Tip: If you are not going to be on land, like a dock or boat, make sure that you get your child the right size life vest or puddle jumpers.
Time to Hit the Water
Now that you have everything ready it is time to hit the water. I am sure if you are fishing with a child, you probably know the basics. But just to reinforce a few things.
- Use live bait. Either worms or minnows. Fish love real bait and that will increase your odds of actually catching something. I mean unless you know they love fried chicken, like our local catfish!
- Use a bobber. Bobbers make fishing exciting for kids. I mean, they also keep the bait of the bottom but, kids love to watch them. The moment it starts moving the excitement starts.
- Have a camera or phone ready. You will want to take lots of pictures. Our son loves to look back at his pictures from 10 years ago and see all his catches.

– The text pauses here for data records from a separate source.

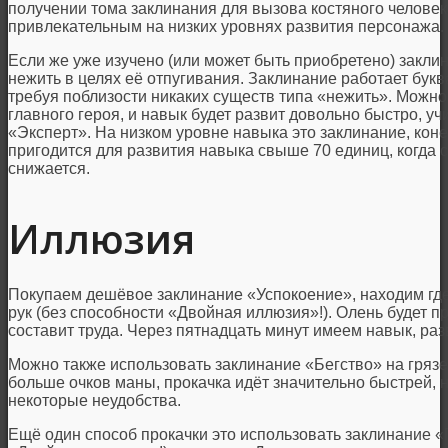
получении тома заклинания для вызова костяного человека
привлекательным на низких уровнях развития персонажа.
Если же уже изучено (или может быть приобретено) закли
нежить в целях её отпугивания. Заклинание работает бук
требуя поблизости никаких существ типа «нежить». Можно
главного героя, и навык будет развит довольно быстро, уч
«Эксперт». На низком уровне навыка это заклинание, коне
пригодится для развития навыка свыше 70 единиц, когда 
снижается.
Иллюзия
Покупаем дешёвое заклинание «Успокоение», находим где-
рук (без способности «Двойная иллюзия»!). Олень будет пр
составит труда. Через пятнадцать минут имеем навык, раз
Можно также использовать заклинание «Бегство» на грязев
больше очков маны, прокачка идёт значительно быстрей, 
некоторые неудобства.
Ещё один способ прокачки это использовать заклинание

- Choose a good time. Choose a time that is most likely to have fish biting. You want to do everything possible for them to catch a fish on their first trip.
- Cast a few times. You’ll want to cast it a couple times, to start, and let them slowly reel it in. That way they have a visual of what they are doing.
- Be patient. Some kids can get bored if they don’t get one right away but encourage them and be patient with their frustrations if that happens. Kids aren’t built to “wait”.
Lastly, enjoy the trip. The first trip is less about the fish and more about the experience. When they get the hang of it, it becomes a sport and it’s about the catch!